» About this exercise:
Each line from the one that contains "La mejor calidad" to the end of the material must be set down exactly, and no line before it.
# # # # #
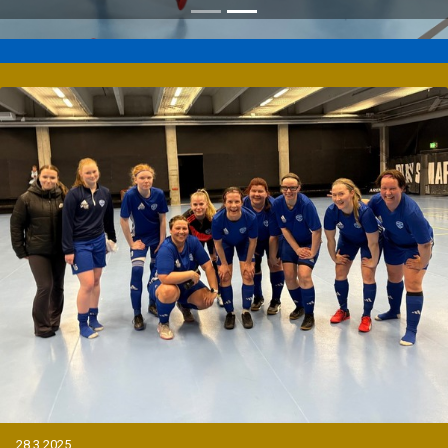
28.3.2025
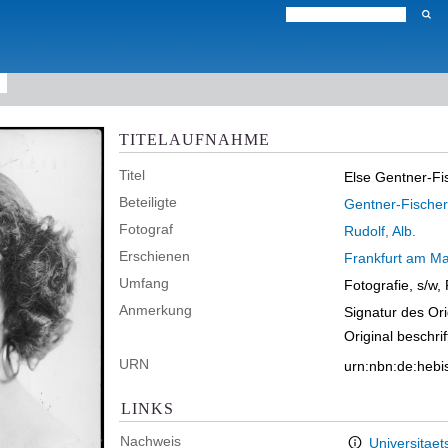
TITELAUFNAHME
Titel
Else Gentner-Fis
Beteiligte
Gentner-Fischer
Fotograf
Rudolf, Alb.
Erschienen
Frankfurt am Ma
Umfang
Fotografie, s/w,
Anmerkung
Signatur des Or
Original beschri
URN
urn:nbn:de:heb
LINKS
Nachweis
Universitaet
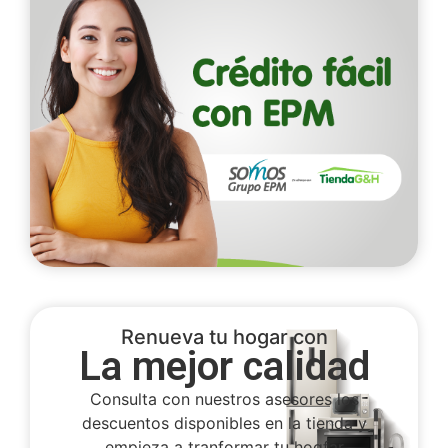
Renueva tu hogar con
La mejor calidad
Consulta con nuestros asesores los
descuentos disponibles en la tienda y
empieza a tranformar tu hogfar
# # # # #
» Output for this exercise:
La mejor calidad
Consulta con nuestros asesores los
descuentos disponibles en la tienda y
empieza a tranformar tu hogfar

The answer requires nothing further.